Bloggers around the world across the spectrum of belief have been speaking out about Sarkozy's decision. At KABOBfest, Canadian Sana writes:

By targeting how a small number of French women choose to assert and represent their sexuality, France is missing the real sources of the problem as well as implying that its foundation is perhaps far less stable than what it would like the world and its own citizenry to think. It is now time for France not to shed the various components of its identity, but rather to approach those very pieces with a broader outlook. Its minority population has been willing to adapt for decades, but can France accept minimal equity as a basis for greater equality as we have done so here in North America?

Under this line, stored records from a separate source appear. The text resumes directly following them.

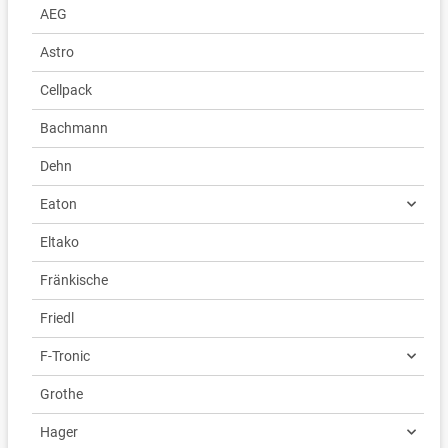
AEG
Astro
Cellpack
Bachmann
Dehn
Eaton
Eltako
Fränkische
Friedl
F-Tronic
Grothe
Hager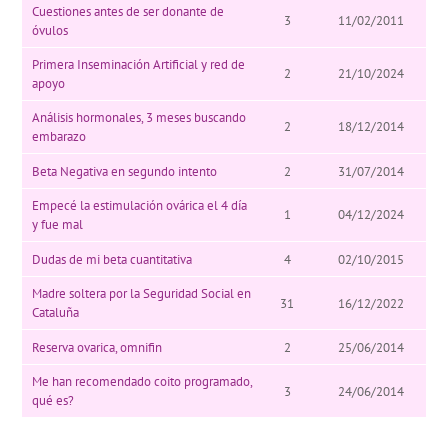
Cuestiones antes de ser donante de
3
11/02/2011
óvulos
Primera Inseminación Artificial y red de
2
21/10/2024
apoyo
Análisis hormonales, 3 meses buscando
2
18/12/2014
embarazo
Beta Negativa en segundo intento
2
31/07/2014
Empecé la estimulación ovárica el 4 día
1
04/12/2024
y fue mal
Dudas de mi beta cuantitativa
4
02/10/2015
Madre soltera por la Seguridad Social en
31
16/12/2022
Cataluña
Reserva ovarica, omnifin
2
25/06/2014
Me han recomendado coito programado,
3
24/06/2014
qué es?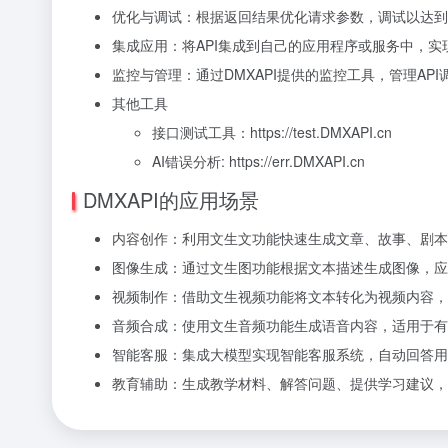
优化与调试：根据返回结果优化请求参数，调试以达到
集成应用：将API集成到自己的应用程序或服务中，实
监控与管理：通过DMXAPI提供的监控工具，管理AP
其他工具
接口测试工具：https://test.DMXAPI.cn
AI错误分析: https://err.DMXAPI.cn
DMXAPI的应用场景
内容创作：利用文生文功能快速生成文章、故事、剧本
图像生成：通过文生图功能根据文本描述生成图像，应
视频制作：借助文生视频功能将文本转化为视频内容，
音频合成：使用文生音频功能生成语音内容，适用于有
智能客服：集成大模型实现智能客服系统，自动回答用
教育辅助：生成教学材料、解答问题、提供学习建议，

The blogger concludes with:

Mr. Sarkozy, your efforts may be sincere; you are, after all, only trying to protect the criteria for what makes one“French” enough. Remember, however, that in your attempt to free woman from her draping chains, you restrict her sexuality, her own sense of her individualism and her being to the confines of your harem by dictating the dance she must do and the garments she must wear to please you.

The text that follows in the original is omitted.